■ Exercise goal
The exact lines from the start of the material below through the line holding "I'm not sure" are the answer; return those, pictures excluded.

Segment Start: Data for analysis

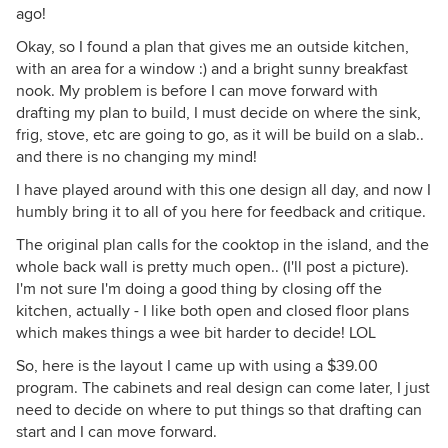
ago!
Okay, so I found a plan that gives me an outside kitchen,
with an area for a window :) and a bright sunny breakfast
nook. My problem is before I can move forward with
drafting my plan to build, I must decide on where the sink,
frig, stove, etc are going to go, as it will be build on a slab..
and there is no changing my mind!
I have played around with this one design all day, and now I
humbly bring it to all of you here for feedback and critique.
The original plan calls for the cooktop in the island, and the
whole back wall is pretty much open.. (I'll post a picture).
I'm not sure I'm doing a good thing by closing off the
kitchen, actually - I like both open and closed floor plans
which makes things a wee bit harder to decide! LOL
So, here is the layout I came up with using a $39.00
program. The cabinets and real design can come later, I just
need to decide on where to put things so that drafting can
start and I can move forward.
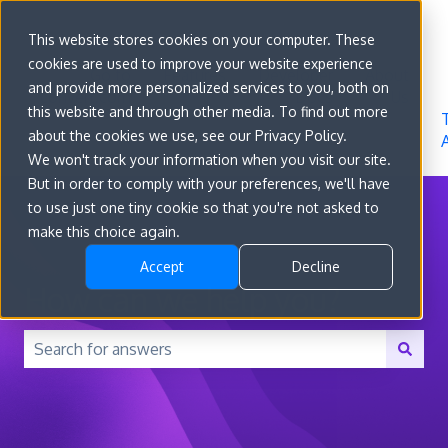
Sign in
This website stores cookies on your computer. These
cookies are used to improve your website experience
Go to
Features
Developer
About
and provide more personalized services to you, both on
convert.com
Docs
Us
this website and through other media. To find out more
about the cookies we use, see our Privacy Policy.
We won't track your information when you visit our site.
But in order to comply with your preferences, we'll have
to use just one tiny cookie so that you're not asked to
make this choice again.
Accept
Decline
How can we help you?
There are no suggestions because the search field is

Segment End: Data for analysis

■ Answer to the problem
ago!
Okay, so I found a plan that gives me an outside kitchen,
with an area for a window :) and a bright sunny breakfast
nook. My problem is before I can move forward with
drafting my plan to build, I must decide on where the sink,
frig, stove, etc are going to go, as it will be build on a slab..
and there is no changing my mind!
I have played around with this one design all day, and now I
humbly bring it to all of you here for feedback and critique.
The original plan calls for the cooktop in the island, and the
whole back wall is pretty much open.. (I'll post a picture).
I'm not sure I'm doing a good thing by closing off the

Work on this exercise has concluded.